The class was just one of many opportunities springing from Harry Brod’s continuous on-campus presence as St. Norbert College’s first semester-long distinguished visiting scholar. Annie Beauchaine ’15 (along with Czarnik-Neimeyer now a student in the M.L.S. program) was also able to join the group. Femininity and masculinity are deeply intertwined, Beauchaine learned. One gender cannot be studied without the other because our sense of who we are and how we engender each other is reciprocal.
Part of the challenge for men thinking about feminism is starting from an uncomfortable position. Their discerning brings them face-to-face with the privilege that is given to those who are willing to conform to masculine power norms. With greater awareness, however, some will choose to relinquish the power received from enacting these roles of male dominance.
Intersectionality
“As human beings,” Brod says, “we benefit from giving that up.” It’s a statement that takes on added significance when you consider his family history. Group identity and oppression are built into Brod’s DNA, as a child of Holocaust survivors, and he, of all people, realizes that these issues extend beyond gender. If you talk about masculinity in the singular of the male sex role, you end up painting with such a broad brush that it incorporates everyone in the picture and doesn’t describe anybody, he explains. It feels more like a caricature or cartoon. To address the realities of people’s lives, we need to get much more specific and talk about masculinities in the plural, examining the variety of categories such as age, ethnicity, class, religion, sexual orientation and able-bodiedness that intersect with one another and divide us in hierarchical ways.
So it only makes sense that the Masculinity Summit used a variety of these lenses to consider what it means to be a man. Workshops tackled topics like the intersection of masculinities with sports, the LGBTQ community and the Jewish community, while others focused on mentorship programs and support groups. In addition, a community conversation included Green Bay Packers director of player development Rob Davis; Oneida Nation leader (and St. Norbert College trustee) Norbert Hill; masculinity and sport scholar Jesse Steinfeldt; and Harry Sydney – former Green Bay Packer and founder of My Brother’s Keeper.

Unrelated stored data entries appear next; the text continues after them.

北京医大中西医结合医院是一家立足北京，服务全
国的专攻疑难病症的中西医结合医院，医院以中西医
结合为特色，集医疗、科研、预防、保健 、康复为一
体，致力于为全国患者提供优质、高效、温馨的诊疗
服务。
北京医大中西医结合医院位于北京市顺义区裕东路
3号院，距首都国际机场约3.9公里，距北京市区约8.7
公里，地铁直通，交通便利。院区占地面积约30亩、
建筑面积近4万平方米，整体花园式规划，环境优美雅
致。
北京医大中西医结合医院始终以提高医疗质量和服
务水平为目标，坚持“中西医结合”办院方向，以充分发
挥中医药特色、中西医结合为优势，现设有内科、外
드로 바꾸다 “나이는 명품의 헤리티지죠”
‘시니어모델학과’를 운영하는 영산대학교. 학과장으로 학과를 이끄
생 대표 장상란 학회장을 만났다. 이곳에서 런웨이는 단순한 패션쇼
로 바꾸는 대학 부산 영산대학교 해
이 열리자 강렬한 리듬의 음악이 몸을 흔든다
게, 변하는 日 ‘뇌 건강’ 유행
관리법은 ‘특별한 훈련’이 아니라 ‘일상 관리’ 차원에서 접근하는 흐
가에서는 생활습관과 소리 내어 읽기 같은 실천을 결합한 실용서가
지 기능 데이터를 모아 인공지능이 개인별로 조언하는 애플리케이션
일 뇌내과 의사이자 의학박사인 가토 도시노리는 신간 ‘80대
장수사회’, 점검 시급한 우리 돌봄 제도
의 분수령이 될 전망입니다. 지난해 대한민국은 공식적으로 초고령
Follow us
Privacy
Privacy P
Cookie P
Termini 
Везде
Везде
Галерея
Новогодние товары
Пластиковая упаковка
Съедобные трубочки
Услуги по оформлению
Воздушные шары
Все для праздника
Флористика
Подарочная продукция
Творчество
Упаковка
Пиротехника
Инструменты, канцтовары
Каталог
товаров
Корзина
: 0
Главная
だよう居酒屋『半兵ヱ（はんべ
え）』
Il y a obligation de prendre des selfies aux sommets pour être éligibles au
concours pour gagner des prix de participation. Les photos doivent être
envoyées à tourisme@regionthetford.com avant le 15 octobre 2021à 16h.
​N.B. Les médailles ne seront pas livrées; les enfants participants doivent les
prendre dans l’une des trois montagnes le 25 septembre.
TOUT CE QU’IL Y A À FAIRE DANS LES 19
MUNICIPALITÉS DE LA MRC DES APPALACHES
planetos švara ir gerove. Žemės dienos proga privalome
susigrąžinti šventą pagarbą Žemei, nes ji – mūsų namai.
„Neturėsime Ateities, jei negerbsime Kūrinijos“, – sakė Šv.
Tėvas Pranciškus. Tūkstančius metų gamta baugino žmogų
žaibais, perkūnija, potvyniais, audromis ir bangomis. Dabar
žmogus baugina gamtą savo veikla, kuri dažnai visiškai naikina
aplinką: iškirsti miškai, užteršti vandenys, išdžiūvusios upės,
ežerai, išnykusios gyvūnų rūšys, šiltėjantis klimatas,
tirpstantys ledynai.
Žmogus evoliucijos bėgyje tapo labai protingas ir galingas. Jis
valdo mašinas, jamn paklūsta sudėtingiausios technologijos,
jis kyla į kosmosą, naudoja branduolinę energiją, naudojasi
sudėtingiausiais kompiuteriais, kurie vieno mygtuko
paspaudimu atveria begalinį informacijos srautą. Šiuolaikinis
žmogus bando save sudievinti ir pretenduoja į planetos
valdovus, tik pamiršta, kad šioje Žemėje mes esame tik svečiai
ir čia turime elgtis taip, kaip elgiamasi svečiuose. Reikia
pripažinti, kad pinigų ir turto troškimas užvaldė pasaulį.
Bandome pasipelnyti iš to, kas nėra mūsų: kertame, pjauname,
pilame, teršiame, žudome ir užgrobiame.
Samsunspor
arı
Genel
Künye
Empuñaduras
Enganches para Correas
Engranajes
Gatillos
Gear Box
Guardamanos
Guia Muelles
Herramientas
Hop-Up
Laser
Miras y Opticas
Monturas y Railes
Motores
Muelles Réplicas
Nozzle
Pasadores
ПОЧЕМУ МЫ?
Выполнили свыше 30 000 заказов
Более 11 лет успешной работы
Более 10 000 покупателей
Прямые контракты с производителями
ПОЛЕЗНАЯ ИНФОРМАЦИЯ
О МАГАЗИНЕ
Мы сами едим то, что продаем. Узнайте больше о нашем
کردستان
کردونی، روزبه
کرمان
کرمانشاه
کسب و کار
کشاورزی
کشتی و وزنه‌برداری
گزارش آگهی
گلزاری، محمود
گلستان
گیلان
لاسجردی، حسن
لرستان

“You can’t separate out, now I’m a man, now I’m a Jew, now I carry white racial identity,” Brod adds. You need to bring these different identities into play. To illustrate the concept, he suggests picturing yourself juggling as many balls in the air as you can. Even though a ball is bound to drop, you pick it back up and you keep on going.

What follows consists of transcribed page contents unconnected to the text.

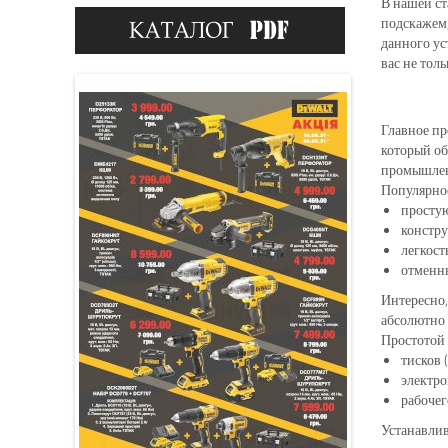
В нашей ст
подскажем,
данного ус
вас не тол
Главное пр
который об
промышлен
Популярнос
простую
констру
легкост
отменны
Интересно,
абсолютно 
Простотой 
тисков 
электро
рабочег
Устанавлив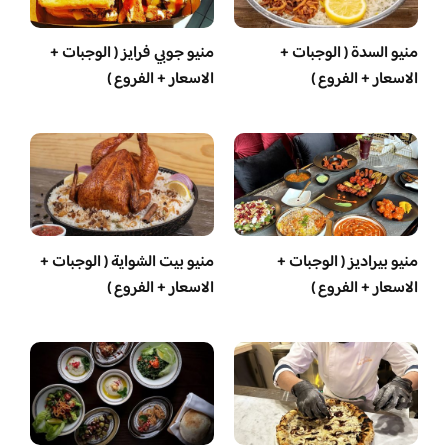
منيو السدة ( الوجبات +
منيو جوبي فرايز ( الوجبات +
الاسعار + الفروع )
الاسعار + الفروع )
منيو بيراديز ( الوجبات +
منيو بيت الشواية ( الوجبات +
الاسعار + الفروع )
الاسعار + الفروع )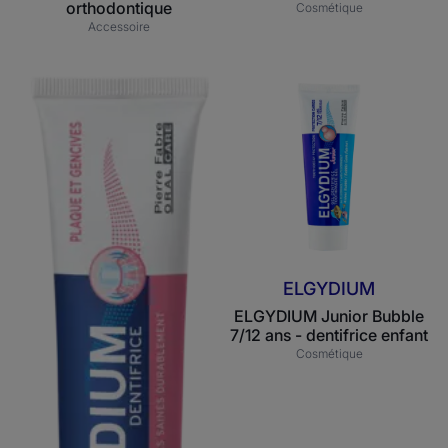
orthodontique
Cosmétique
Accessoire
ELGYDIUM
ELGYDIUM
Plaque
Junior
&
Bubble
Gencives
7/12
-
ans
dentifrice
-
dentifrice
enfant
ELGYDIUM
ELGYDIUM Junior Bubble
7/12 ans - dentifrice enfant
Cosmétique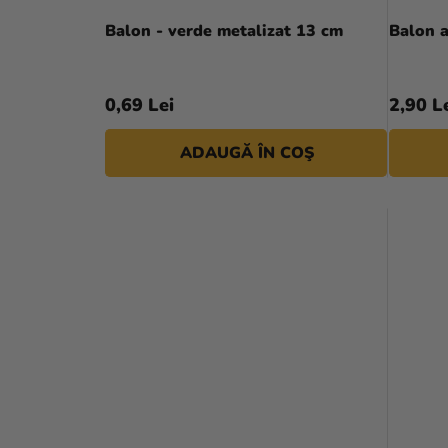
L
D
Balon - verde metalizat 13 cm
Balon a
Ă
U
S
0,69 Lei
2,90 L
E
ADAUGĂ ÎN COŞ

The yearlong calendar of events on men, masculinity and identity – coordinated by the Cassandra Voss Center on campus – has included the Midwest launch of Wonder Crew (a new toy developed with boys’ needs in mind); a faculty development workshop; the presentation to St. Norbert College of Harry Brod’s scholarly archive; the Masculinity Summit; a Green Bay Film Festival screening of “Solitary” and “If l Retaliate,” with panel discussion; and the 2017 bell hooks residency – April 3-7.